Wheels will always be a controversial subject when it comes to "toys" in a hamster cage but a young hamster does enjoy a wheel. The spoked type can lead to problems with legs slipping and breaking and the plastic spoked wheels do tend to be chewed and then drop of the spindle. The solid plastic type is safer, the larger and wider the better this is the type we choose to use for our hamsters. Whels can be a problem for long haired hamsters, as the hair can catch around the spindle and be pulled out. Keep an eye on your hamster and it's wheel, if there is any evidence of loss of fur or the hamsters back is really bent when running  tie the wheel to prevent it moving or remove it from the cage.

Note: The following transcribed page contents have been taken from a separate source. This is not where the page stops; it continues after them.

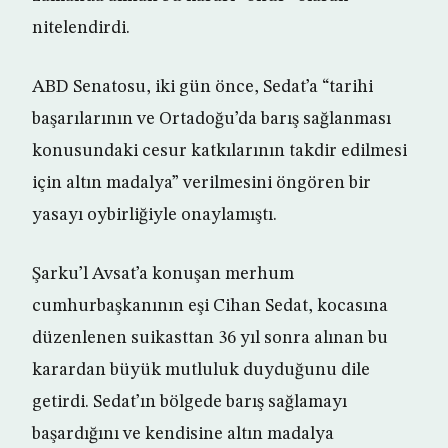
nitelendirdi.
ABD Senatosu, iki gün önce, Sedat’a “tarihi
başarılarının ve Ortadoğu’da barış sağlanması
konusundaki cesur katkılarının takdir edilmesi
için altın madalya” verilmesini öngören bir
yasayı oybirliğiyle onaylamıştı.
Şarku’l Avsat’a konuşan merhum
cumhurbaşkanının eşi Cihan Sedat, kocasına
düzenlenen suikasttan 36 yıl sonra alınan bu
karardan büyük mutluluk duyduğunu dile
getirdi. Sedat’ın bölgede barış sağlamayı
başardığını ve kendisine altın madalya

Many toys can be purchased for you hamster including seesaws, tunnels, climbing blocks and ladders, but a lot you can make yourself. Carboard rolls can be hung on wires in the cage or a plastic squash bottle with the top and bottom cut off can be hung up. A wooden shelf can be put in most cages and hamsters love to climb on these to groom themselves.

Playballs can be used for excercise or to place your hamster in while you are cleaning the cage, but do not leave them for more than a few munites at a time. Cages should be cleaned once a week to ensure that your hamster is healthy and happy. In the end, whatever cage you decide on and whatever type of toys you choose please remember to handle your hamster and above all enjoy you pet.